Importing the video to iTunes is a simple task. Once the encode is complete, double-click on the new file and iTunes will immediately open and import the video. Then you can change/add/modify the displayed information about the video i.e. adding a genre, year the video was recorded, even add a “Album Cover,” which is the picture you’ll see when you select the file. After that, you sync the content to the iPod just like you would any other content. This may sound overwhelming at first, but once you do it once or twice, you will quickly get the hang of it. Promise!
The Safari application, Apple’s desktop and mobile web browser, give svery nearly the same browsing experience achieved on any computer. Pages load exactly as they would on a computer! And with a recent upgrade to their screen technology, dubbed Retina Display, it looks pretty amazing. To move around one simply “swipes” their finger in the direction desired and the screen immediately obeys. To get a closer look at an area on the screen you can either double-tap, which automatically resizes to fit the whole screen, or you can do a gesture opposite of pinching (put both fingers on the screen and spread them apart) to zoom in to the exact level desired.
There are two limitations to the internet browser, however. One is the size of the screen. At 3.5 inches it isn’t exactly huge. Some folks will have a bit of difficulty simply because they can’t get used to the size. But if you can use your cellphone, you can get used the screen of the iPod touch. The other limitation is the lack of support for Flash technology. Flash (from Adobe Systems) is an animation and video software designed during a time when there were few methods of having animation and video on a web page. The problem is, it hasn’t evolved very much over the years and takes a lot of processing power to run. The required processing power has a major impact to battery life, reducing it by up to 50%! Most web pages have converted over the years to other ways of displaying video such as HTML5 and h.264 (I promise I won’t bore you with the details of those technologies… yet:)) so the likelihood you’ll see an empty space where video should be playing is dwindling. But it is still annoying at times to head to a webpage only for a message to pop up that says “Sooooooorry.” This has been an ongoing battle with both CEOs weighing in. One slightly more mature than the other.
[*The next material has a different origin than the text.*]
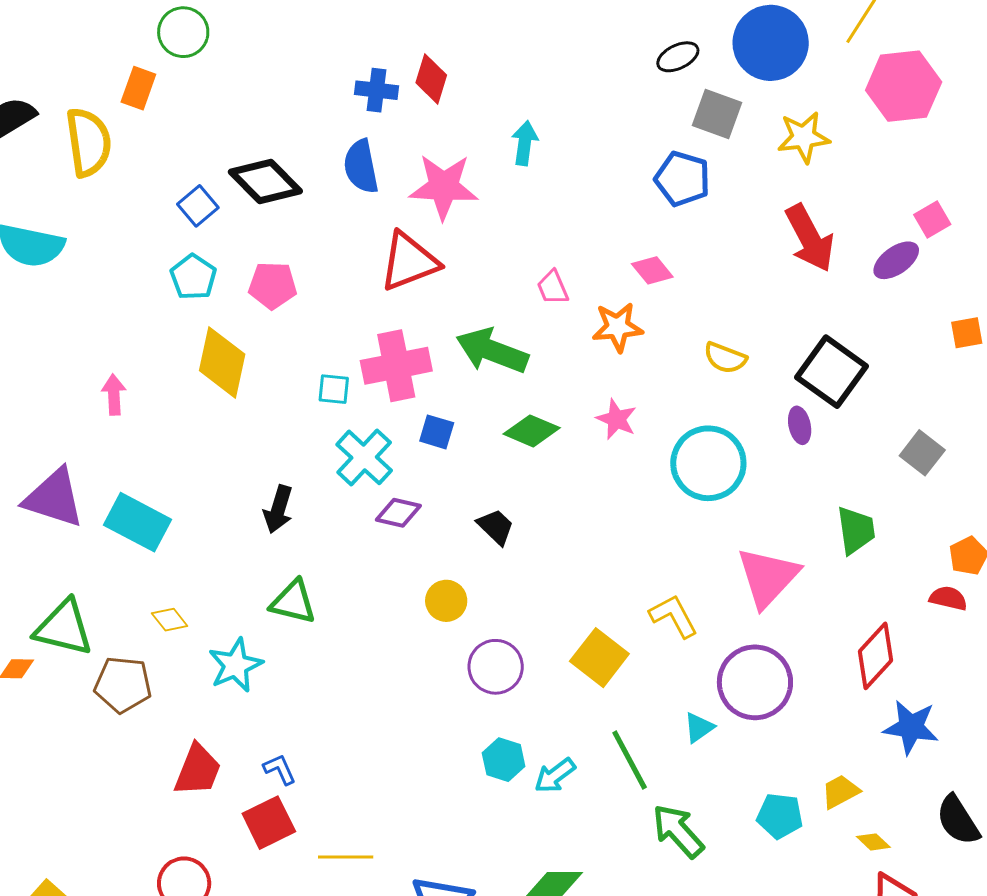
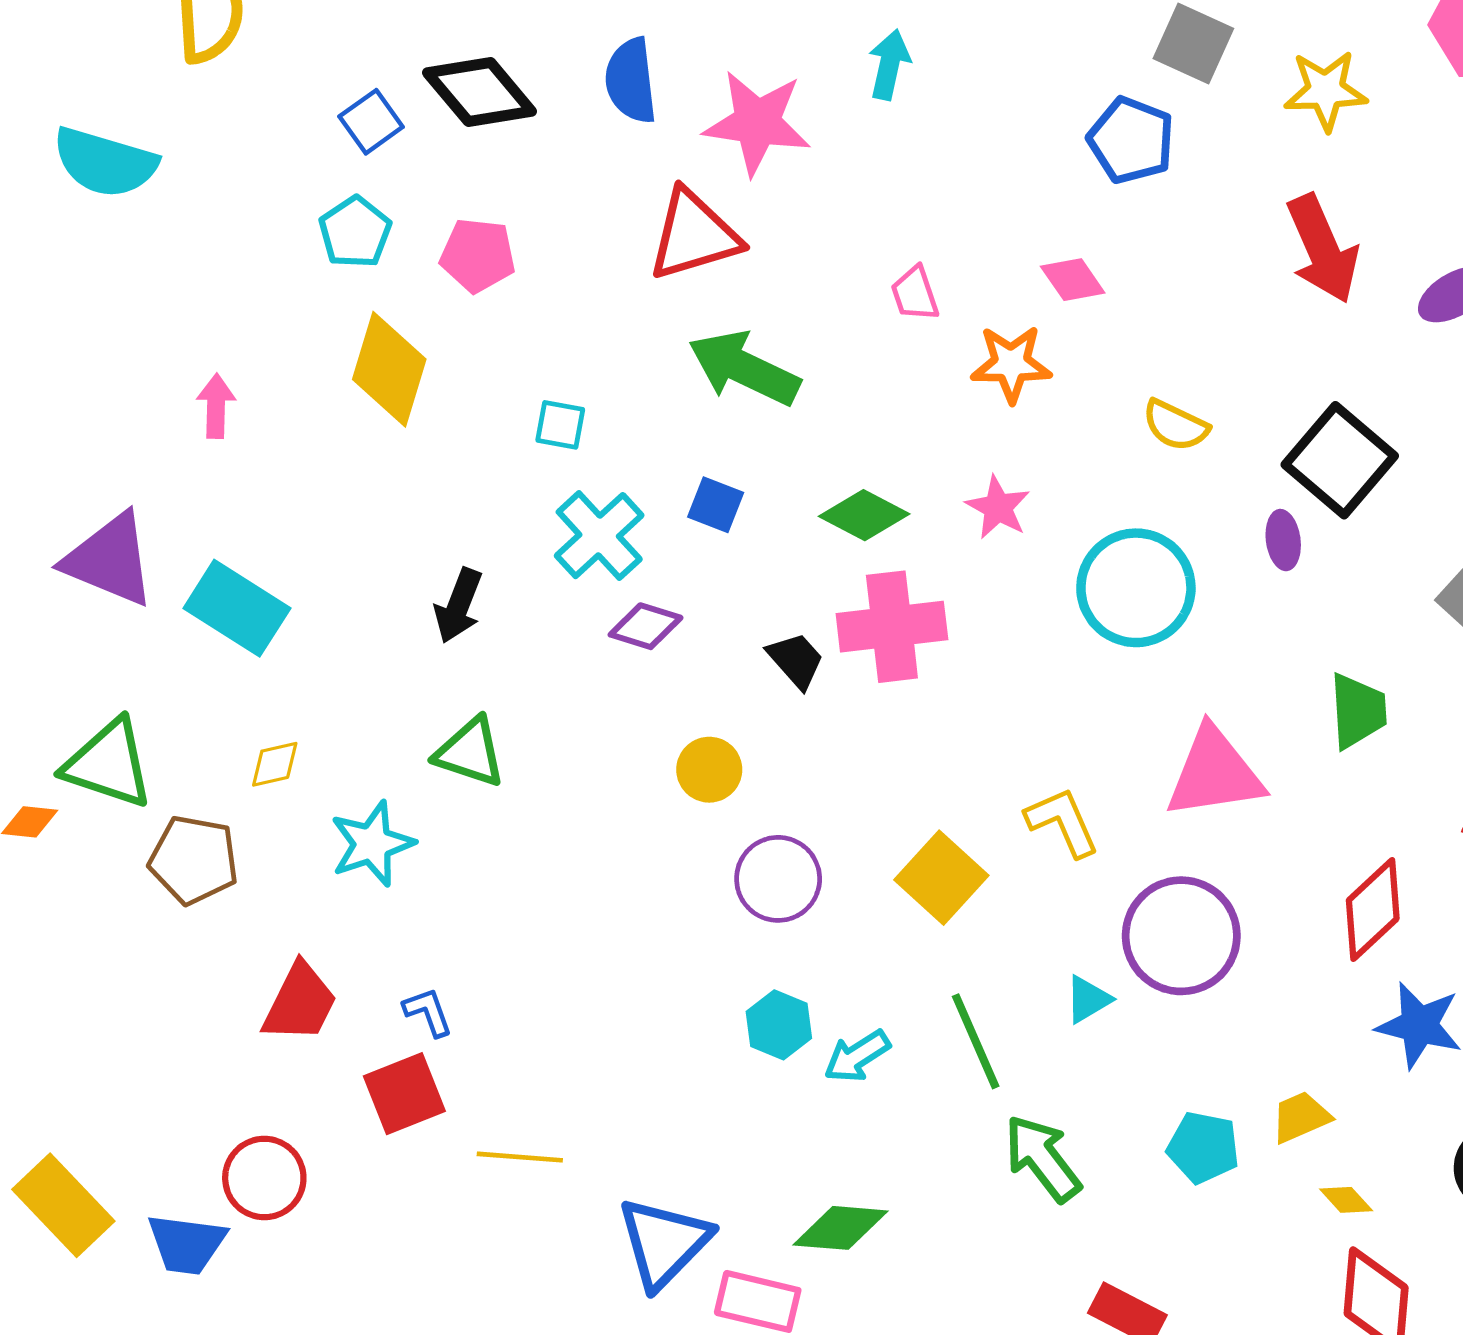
green arrow: (492, 351) -> (744, 368), moved
pink cross: (396, 366) -> (892, 627), moved
pink triangle: (768, 577) -> (1214, 773), turned 34
yellow diamond: (170, 620) -> (275, 764), turned -69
My opinion is that Flash, while it was immensely useful for a time, has outlived it’s usefulness. Kind of like propeller airplanes used for intercontinental travel. A necessity until the jet engine came along.
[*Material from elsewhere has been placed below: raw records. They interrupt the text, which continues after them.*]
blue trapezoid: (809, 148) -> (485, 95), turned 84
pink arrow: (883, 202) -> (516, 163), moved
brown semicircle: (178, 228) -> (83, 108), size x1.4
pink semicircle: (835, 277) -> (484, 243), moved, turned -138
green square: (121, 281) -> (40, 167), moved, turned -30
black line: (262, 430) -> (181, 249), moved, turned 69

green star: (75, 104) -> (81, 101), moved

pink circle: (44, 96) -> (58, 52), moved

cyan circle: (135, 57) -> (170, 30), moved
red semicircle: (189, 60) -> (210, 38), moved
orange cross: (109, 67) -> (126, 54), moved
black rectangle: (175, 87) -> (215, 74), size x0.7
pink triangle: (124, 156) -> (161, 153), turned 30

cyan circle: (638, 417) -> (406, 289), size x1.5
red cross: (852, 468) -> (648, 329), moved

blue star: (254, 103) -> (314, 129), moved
All in all the iPod touch is a magnificant example of a “convergence device;” a single piece of electronics that can do a multitude of functions. Address book, web surfer, emailer, note pad, voice memo recorder, etc. The only thing that outclasses it is the iPhone, which has all of the touch’s capabilities, but with the added feature of cellphone abilities as well. (If you’re on AT&T or Verizon, I suggest taking a good hard look at it.) For much, much more on the iPod touch, check out Apple’s website.